◆ TASK OBJECTIVE: Every record that follows needs to be written out again, exactly.

(Dataset entries)

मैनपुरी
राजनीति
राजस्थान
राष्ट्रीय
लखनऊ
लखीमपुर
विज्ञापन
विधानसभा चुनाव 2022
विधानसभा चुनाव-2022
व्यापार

◆ ANSWER BELOW:
मैनपुरी
राजनीति
राजस्थान
राष्ट्रीय
लखनऊ
लखीमपुर
विज्ञापन
विधानसभा चुनाव 2022
विधानसभा चुनाव-2022
व्यापार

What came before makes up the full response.